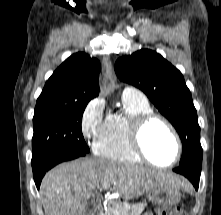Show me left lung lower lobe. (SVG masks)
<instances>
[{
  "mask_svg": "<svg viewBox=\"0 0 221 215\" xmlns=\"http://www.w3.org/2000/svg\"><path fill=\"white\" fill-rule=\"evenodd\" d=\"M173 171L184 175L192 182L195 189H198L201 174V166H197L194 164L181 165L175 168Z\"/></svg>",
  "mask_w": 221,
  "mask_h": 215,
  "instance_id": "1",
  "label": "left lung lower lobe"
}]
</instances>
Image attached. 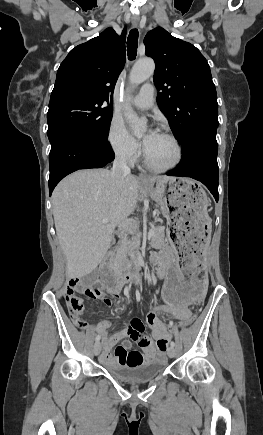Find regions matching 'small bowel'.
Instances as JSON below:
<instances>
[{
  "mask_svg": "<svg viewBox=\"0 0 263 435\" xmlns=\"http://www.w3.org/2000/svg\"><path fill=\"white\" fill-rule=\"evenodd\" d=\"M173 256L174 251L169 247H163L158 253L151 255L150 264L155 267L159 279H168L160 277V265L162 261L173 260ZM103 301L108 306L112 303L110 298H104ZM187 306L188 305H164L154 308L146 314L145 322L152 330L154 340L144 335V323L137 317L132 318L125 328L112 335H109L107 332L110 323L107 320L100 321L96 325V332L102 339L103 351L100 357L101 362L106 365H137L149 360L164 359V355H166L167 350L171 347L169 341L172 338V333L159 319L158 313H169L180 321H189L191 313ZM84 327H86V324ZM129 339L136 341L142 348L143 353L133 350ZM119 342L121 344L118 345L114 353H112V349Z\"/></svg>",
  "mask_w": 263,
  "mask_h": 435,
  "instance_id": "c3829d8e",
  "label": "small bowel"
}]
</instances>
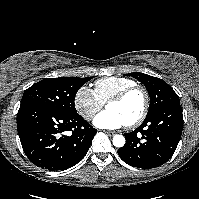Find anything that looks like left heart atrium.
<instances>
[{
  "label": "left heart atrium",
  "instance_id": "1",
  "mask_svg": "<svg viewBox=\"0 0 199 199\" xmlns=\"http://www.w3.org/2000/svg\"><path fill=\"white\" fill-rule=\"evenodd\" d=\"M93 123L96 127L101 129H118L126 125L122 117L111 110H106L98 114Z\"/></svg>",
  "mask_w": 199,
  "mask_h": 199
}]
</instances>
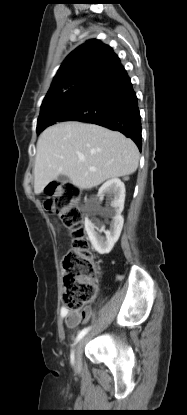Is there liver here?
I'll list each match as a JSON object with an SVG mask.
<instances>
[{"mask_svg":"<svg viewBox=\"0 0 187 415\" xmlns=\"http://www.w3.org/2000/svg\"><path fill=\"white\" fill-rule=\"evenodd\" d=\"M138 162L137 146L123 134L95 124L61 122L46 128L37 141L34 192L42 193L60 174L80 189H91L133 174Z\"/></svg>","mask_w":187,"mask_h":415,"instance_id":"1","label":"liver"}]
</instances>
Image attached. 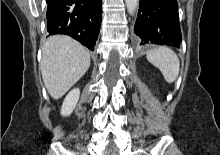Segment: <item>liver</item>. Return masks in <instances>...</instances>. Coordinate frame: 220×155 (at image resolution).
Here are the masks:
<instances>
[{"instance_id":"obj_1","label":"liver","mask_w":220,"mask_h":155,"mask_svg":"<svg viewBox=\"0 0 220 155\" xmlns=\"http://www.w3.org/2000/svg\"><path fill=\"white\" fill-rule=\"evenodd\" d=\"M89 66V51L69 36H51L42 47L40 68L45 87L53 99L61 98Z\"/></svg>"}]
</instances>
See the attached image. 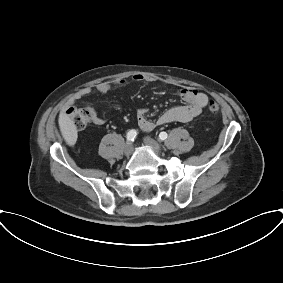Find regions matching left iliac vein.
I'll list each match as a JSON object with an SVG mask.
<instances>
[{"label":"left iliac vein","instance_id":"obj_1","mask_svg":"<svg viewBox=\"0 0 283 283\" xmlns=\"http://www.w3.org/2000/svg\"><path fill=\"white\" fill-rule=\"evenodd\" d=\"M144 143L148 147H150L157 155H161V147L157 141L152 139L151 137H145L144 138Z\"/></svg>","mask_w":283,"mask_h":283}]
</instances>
· · · · · · ·
- **Your goal**:
Among the entries, find each line that includes the string "rule" and copy it.

- **Output**:
  "mask_svg": "<svg viewBox=\"0 0 221 215\" xmlns=\"http://www.w3.org/2000/svg\"><path fill=\"white\" fill-rule=\"evenodd\" d=\"M173 171L184 175L192 182L195 189H198L201 174V166H197L194 164L181 165L175 168Z\"/></svg>",
  "mask_svg": "<svg viewBox=\"0 0 263 435\" xmlns=\"http://www.w3.org/2000/svg\"><path fill=\"white\" fill-rule=\"evenodd\" d=\"M173 256L174 251L169 247H163L158 253L151 255L150 264L155 267L159 279H168L160 277V265L162 261L173 260ZM103 301L108 306L112 303L110 298H104ZM187 306L188 305H164L154 308L146 314L145 322L152 330L154 340L144 335V323L137 317L132 318L125 328L112 335H109L107 332L110 323L107 320L100 321L96 325V332L102 339L103 351L100 357L101 362L106 365H137L149 360L164 359V355H166L167 350L171 347L169 341L172 338V333L159 319L158 313H169L180 321H189L191 313ZM84 327H86V324ZM129 339L136 341L142 348L143 353L133 350ZM119 342L121 344L118 345L114 353H112V349Z\"/></svg>",
  "mask_svg": "<svg viewBox=\"0 0 199 199\" xmlns=\"http://www.w3.org/2000/svg\"><path fill=\"white\" fill-rule=\"evenodd\" d=\"M93 123L96 127L101 129H118L126 125L122 117L111 110H106L98 114Z\"/></svg>",
[{"mask_svg":"<svg viewBox=\"0 0 187 415\" xmlns=\"http://www.w3.org/2000/svg\"><path fill=\"white\" fill-rule=\"evenodd\" d=\"M138 162L137 146L123 134L95 124L61 122L46 128L37 141L34 192L42 193L60 174L80 189H91L133 174Z\"/></svg>","mask_w":187,"mask_h":415,"instance_id":"1","label":"liver"}]
[{"instance_id":"obj_1","label":"liver","mask_w":220,"mask_h":155,"mask_svg":"<svg viewBox=\"0 0 220 155\" xmlns=\"http://www.w3.org/2000/svg\"><path fill=\"white\" fill-rule=\"evenodd\" d=\"M89 66V51L69 36H51L42 47L40 68L45 87L53 99L61 98Z\"/></svg>"}]
[{"label":"left iliac vein","instance_id":"obj_1","mask_svg":"<svg viewBox=\"0 0 283 283\" xmlns=\"http://www.w3.org/2000/svg\"><path fill=\"white\" fill-rule=\"evenodd\" d=\"M144 143L148 147H150L157 155H161V147L157 141L152 139L151 137H145L144 138Z\"/></svg>","mask_w":283,"mask_h":283}]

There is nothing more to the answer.